NASA’s supersonic jet X-59 soared through California’s skies this week, in its first successful test flight, potentially marking another step toward faster commercial air travel.
NASA, alongside defense and aerospace contractor Lockheed Martin, led X-59’s first test flight. X-59 took off from Lockheed Martin Skunk Works’ facility in Palmdale, California, before safely landing about 30 miles away near NASA’s Armstrong Flight Research Center in Edwards, California, according to a statement from Lockheed Martin.
The “quiet supersonic aircraft” performed “exactly as planned,” according to the statement.
Only one crew member was on board for this week’s test flight, Reuters reports. But X-59 could pave the way for “a new generation of supersonic aircraft that can efficiently and sustainably transport passengers and cargo twice as fast as aircraft today,” the company said.

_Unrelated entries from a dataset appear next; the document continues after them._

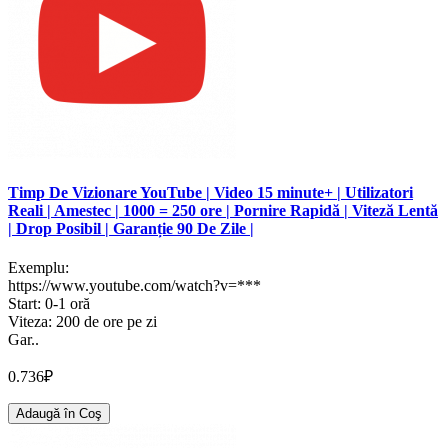
Timp De Vizionare YouTube | Video 15 minute+ | Utilizatori
Reali | Amestec | 1000 = 250 ore | Pornire Rapidă | Viteză Lentă
| Drop Posibil | Garanție 90 De Zile |
Exemplu:
https://www.youtube.com/watch?v=***
Start: 0-1 oră
Viteza: 200 de ore pe zi
Gar..
0.736₽
Adaugă în Coş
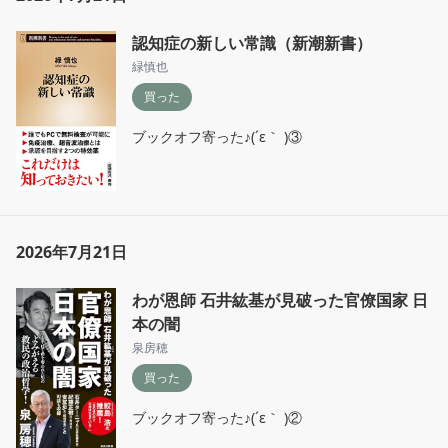
認知症の新しい常識（新潮新書）
緑慎也
買った
ブックオフ寄った♪(´ε｀ )③
2026年7月21日
わが恩師 石井紘基が見破った官僚国家 日
本の闇
泉房穂
買った
ブックオフ寄った♪(´ε｀ )②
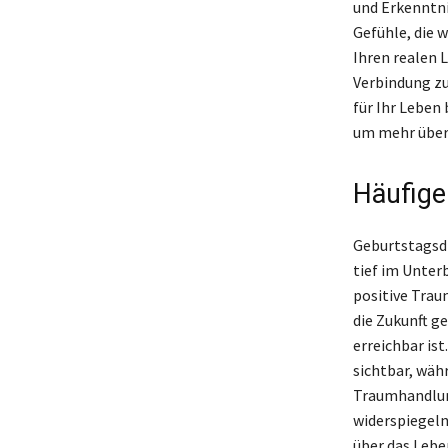
und Erkenntni
Gefühle, die 
Ihren realen 
Verbindung zu
für Ihr Leben
um mehr über 
Häufige
Geburtstagsdr
tief im Unter
positive Trau
die Zukunft g
erreichbar is
sichtbar, wäh
Traumhandlun
widerspiegeln
über das Lebe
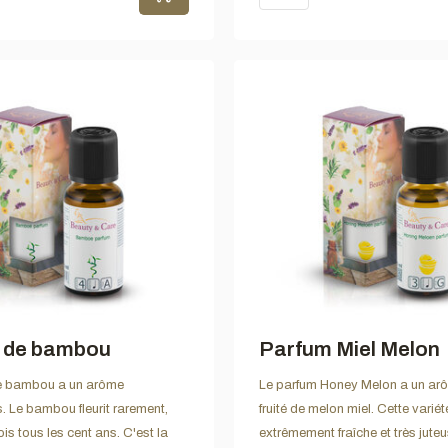
 de bambou
Parfum Miel Melon
e bambou a un arôme
Le parfum Honey Melon a un ar
s. Le bambou fleurit rarement,
fruité de melon miel. Cette variét
ois tous les cent ans. C'est la
extrêmement fraîche et très juteu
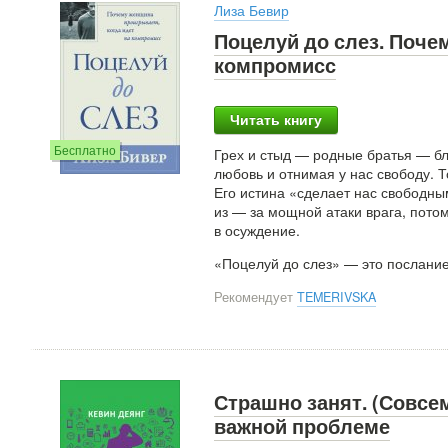
Лиза Бевир
Поцелуй до слез. Поче
компромисс
Читать книгу
Бесплатно
Грех и стыд — родные братья — бл
любовь и отнимая у нас свободу. Т
Его истина «сделает нас свободн
из — за мощной атаки врага, потом
в осуждение.
«Поцелуй до слез» — это послани
Рекомендует
TEMERIVSKA
Страшно занят. (Совсем
важной проблеме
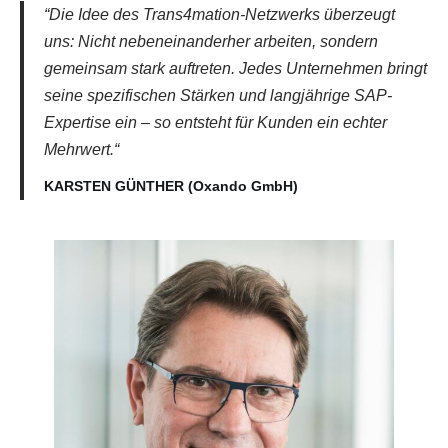
“Die Idee des Trans4mation-Netzwerks überzeugt
uns: Nicht nebeneinanderher arbeiten, sondern
gemeinsam stark auftreten. Jedes Unternehmen bringt
seine spezifischen Stärken und langjährige SAP-
Expertise ein – so entsteht für Kunden ein echter
Mehrwert.“
KARSTEN GÜNTHER (Oxando GmbH)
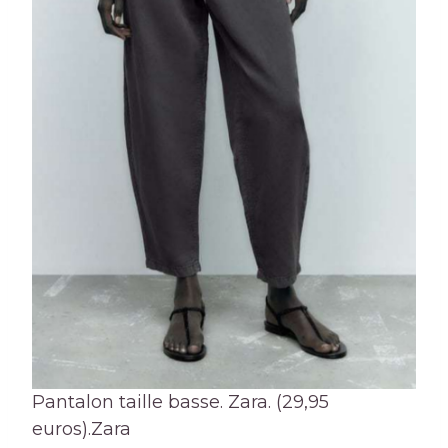
Pantalon taille basse. Zara. (29,95
euros).
Zara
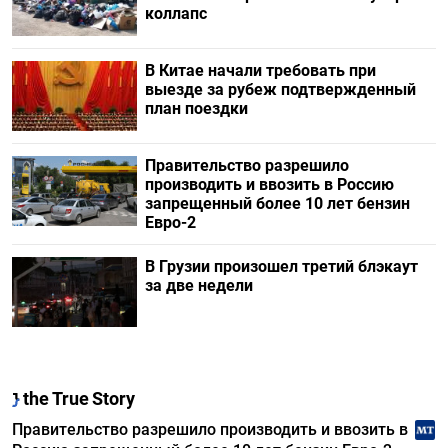
коллапс
В Китае начали требовать при
выезде за рубеж подтвержденный
план поездки
Правительство разрешило
производить и ввозить в Россию
запрещенный более 10 лет бензин
Евро-2
В Грузии произошел третий блэкаут
за две недели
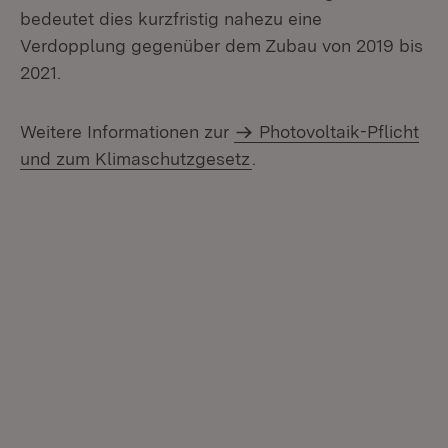
bedeutet dies kurzfristig nahezu eine
Verdopplung gegenüber dem Zubau von 2019 bis
2021.
Weitere Informationen zur
Photovoltaik-Pflicht
und zum Klimaschutzgesetz
.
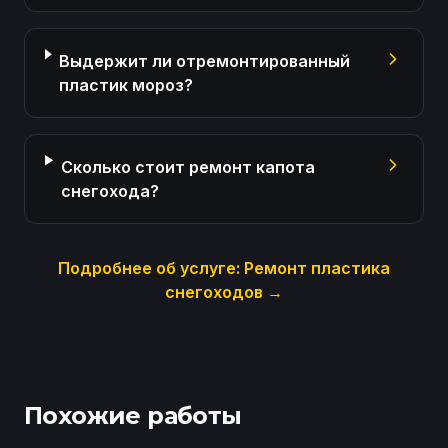
Выдержит ли отремонтированный
пластик мороз?
Сколько стоит ремонт капота
снегохода?
Подробнее об услуге:
Ремонт пластика
снегоходов
→
Похожие работы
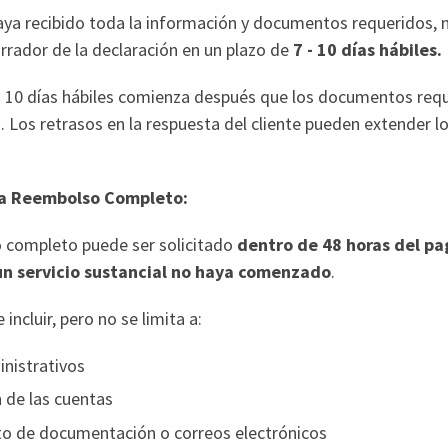
aya recibido toda la información y documentos requeridos, 
rrador de la declaración en un plazo de
7 - 10 días hábiles.
 - 10 días hábiles comienza después que los documentos req
s. Los retrasos en la respuesta del cliente pueden extender 
ra Reembolso Completo:
 completo puede ser solicitado
dentro de 48 horas del pag
un servicio sustancial no haya comenzado
.
 incluir, pero no se limita a:
inistrativos
 de las cuentas
o de documentación o correos electrónicos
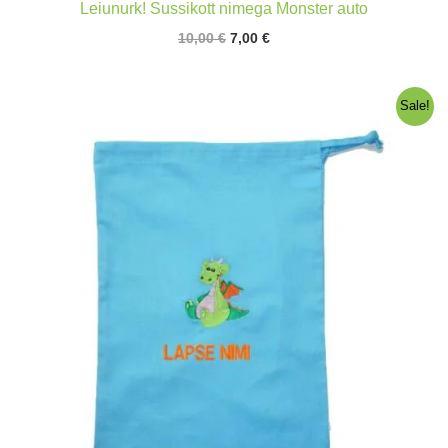
Leiunurk! Sussikott nimega Monster auto
Algne
Praegune
10,00
€
7,00
€
hind
hind
oli:
on:
10,00 €.
7,00 €.
Sale!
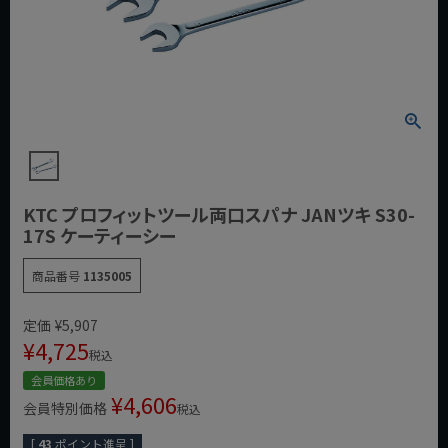
KTC プロフィットツール両口スパナ JANツキ S30-
17S ケーティーシー
商品番号
1135005
定価
¥
5,907
¥
4,725
税込
会員価格あり
¥
4,606
会員特別価格
税込
[
43
ポイント進呈 ]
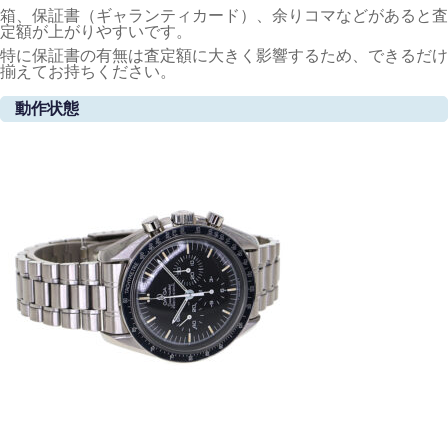
箱、保証書（ギャランティカード）、余りコマなどがあると査
定額が上がりやすいです。
特に保証書の有無は査定額に大きく影響するため、できるだけ
揃えてお持ちください。
動作状態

Restrictions due to noise concerns are a big barrier to supersonic commercial travel, according to Lockheed Martin. But X-59 could overcome this, with its ability to fly at supersonic speeds while reducing the “sonic boom to a gentle thump,” the company said.
These tests are set to continue in the coming months, and will include X-59’s first supersonic flights, during which the jet will “achieve the optimal speed and altitude for a quiet boom,” the statement said.
Transportation Secretary and acting NASA Administrator Sean Duffy called the jet a “symbol of American ingenuity.”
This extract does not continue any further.